Bu mevzuda merhum Kâmil
Miras, Tecrid-i Sarih isimli kıymetli eserinde şunları kaydediyor:
Said İbn Mansur'un
rivayetine göre, Ebû Hüreyre meseleden haberdar olunca, İbn Ömer'e gelmiş, bu
defa birlikte Hz. Aişe'nin huzuruna gitmişlerdir. İbn Ömer Hazreti Aişe'ye hitap
ederek:
Ey ümmül mü'minin!
Allah sizden sorar, siz Rasûlüllah'tarr böyle bir şey söylediğini işittiniz mi?
diye mucibi ihtilaf olan meseleyi takrir eder. Hazreti Aişe:
Allahu alem işittim,
diye cevab verir.
Velid'in rivayetinde bu
hadisenin şöyle bir mabadi de bildirilmiştir: Bunun üzerine Ebû Hüreyre İbn
Ömer'e şöyle demiştir:
Beni, Rasûlüllah'tan ne
badiyyede ağaçgarsı, ne de çarşıda alış veriş meşgul etmemiştir. Benim bütün
işim gücüm Rasûlüllah'in verdiği bir lokmayı yemek, ne bildirirse onu bellemek
idi. İbn Ömer de:
Biz de Rasûlüllah
(s.a.v.)'in huzurunu ihtiyar ettik. Bize de Rasûlüllah, hadisi şerifelerini
bildirdi, diye mukabele etmiştir.
İbn Ömer (r.a) ashab-i kiramın
en mümtaz ilmi simalarından birisi idi. Makasıdı şer'i ile nassları ve Nebiyyi
Zişanın, edebî üslubunu tamamiyle kavramış bir vaziyette bulunuyordu.

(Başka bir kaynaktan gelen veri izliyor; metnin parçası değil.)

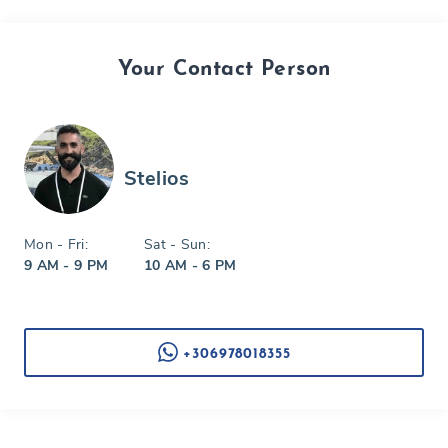
Your Contact Person
Stelios
Mon - Fri:
Sat - Sun:
9 AM - 9 PM
10 AM - 6 PM
+306978018355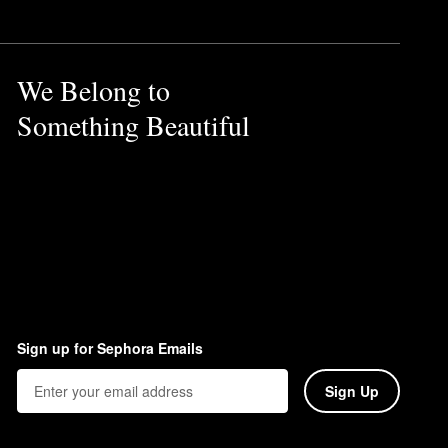
We Belong to
Something Beautiful
Sign up for Sephora Emails
Sign Up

Fıkha
intisabı olmayan her sahabenin rivayetleri gibi Ebû Hüreyre'nin rivayetlerini
de pederi Hz. Ömer gibi tahkik ve muhakeme etmek mevkiinde idi. Ahkâmı
diniyyenin zabtu nakli hususunun küçük, büyük her türlü şüphelerden beraet ve
masuniyyeti kendisi için dini bir vazife idi. Tekrar ediyoruz, İbn Ömer'in bu
hareketi Ebû Hüreyre hakkında bir şüpheye mebni değil idi. Ashab-ı Kiramın
hepsi ehl-i sıdk ve adildi. İbn Ömer'in en sonra yüksek bir edebi zarafetle:
Öyle ise biz, bir çok kıratları zayi ettik, demesi de son derece insaflı
olduğunu gösterir. Bu telmihe nazaran îbn Ömer hazretlerini Ebû Hüreyre hadisi
hakkında da tahkika sevkeden belki de bu kırat kelimesidir.[Kâmil Miras,
Tecridi Sarih, IV, 588, 589, 590. Birinci baskı.]